# A review by Stereophile's Kal Rubinson of Dirac Live's multichannel version



## Flak (Nov 15, 2013)

A review of the multichannel version of Dirac Live by Stereophile's Kal Rubinson has been published here:
http://www.stereophile.com/content/music-round-66

 Flavio


----------



## A Y (Apr 7, 2011)

Hello Flavio,

It's because of Kal's review of the Dirac PC software that I downloaded it this weekend, and tried it out. It's very, very impressive, despite my less than stellar measurement technique and lack of mic calibration.

I'm wondering if you have heard of anyone who is using a Windows PC (or Mac) as a standalone room correction system with Dirac. I have other sources besides the PC, and I'd like the PC to sit between my surround processor and my amplifiers, and act as a standalone room correction device.

For example, I might use a Focusrite 18i20 audio interface to digitize the surround processor's outputs, and then have the 8-channel Dirac output to the audio interface's outputs into the amplifiers. I think I could cobble something together with some scripts and Foobar2000 or sox, but I was wondering if there's anything more official. Thanks!


----------



## Flak (Nov 15, 2013)

It is generally possible to use a PC as an external DSP processor running Dirac Live stereo... things can get more complicated with the multichannel version.
The above question is of general interest, I'm posting Rickard's answer:

"This should be possible, although it may take some routing to setup and I can't guarantee if it will work with the Focusrite or not. Basically, what you want to look for is in the Windows Sound setup menu > Recording Devices. If you click on one of the devices there (in your case one of the Focusrite inputs) and then click on Properties > Listen. There you can route this recording device to send its signal to a specific playback device, which in this case will be the Dirac Audio Processor (DAP). And then from the DAP you just select the output to your other audio interface. 

Now, in theory this sounds simple, but in my experience, something unexpected may always come up. One thing that you have to look for right away is if the Focusrite has a multi-channel recording device in the Windows Sound setup menu. Very often, the input channels of an audio interface is only represented as stereo pairs in the recording device section (e.g. Focusrite Input 1-2, Focusrite Input 3-4). In that case, it would not be possible to do as above, since if you would mark Listen to this device and route the signal to the DAP for each stereo pair individually, the DAP would just receive a stereo mix of all channels (and not surround). So you will need group together all input channels in the right order for 7.1 surround into one Recording Device before you route it to the DAP. 

So this you need to check with Focusrite and see what their drivers support. Maybe they have some routing options in their mixer or, there may be some third-party software that you can use to sum the channels in the right order into one Playback device, but I don't have any recommendations there right now. If the Focusrite do have a playback device with surround properties, it shouldn't be a problem. 
For Mac, I am personally not sure how to set it up. But I believe they have something similar, where you can route inputs into "Aggregates". So I recommend that you experiment a little with this. If you haven't bought Dirac Live already, you can try the Trial Version while you set it up to see if you can get it to work or not. 

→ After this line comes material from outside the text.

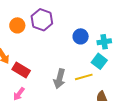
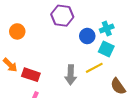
purple hexagon: (42, 20) -> (62, 16), moved
blue circle: (81, 36) -> (87, 36), moved

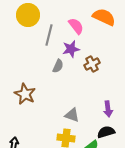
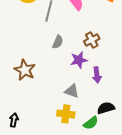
purple star: (71, 49) -> (79, 60), moved
purple arrow: (108, 109) -> (97, 75), moved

Please let us know how it goes!"


----------



## A Y (Apr 7, 2011)

Hi Flavio, thanks very much to you and Rickard for this answer. There are certainly challenges, especially with multichannel, and if I come up with anything interesting, I'll let you all know.

I know some people are using PCs as realtime mixers for DJing with many channels, so that's where I'd probably start looking first.


----------



## Kal Rubinson (Aug 3, 2006)

A Y said:


> Hi Flavio, thanks very much to you and Rickard for this answer. There are certainly challenges, especially with multichannel, and if I come up with anything interesting, I'll let you all know.
> 
> I know some people are using PCs as realtime mixers for DJing with many channels, so that's where I'd probably start looking first.


Others are interested in this, too. I am slowly moving to a system that is entirely PC-based (with DiracLive) but would love to be able to have it play from sources other than files.


----------



## A Y (Apr 7, 2011)

I'll definitely post something in this thread if I find anything. Right now, it seems the easiest path is just to write something that does it ...


----------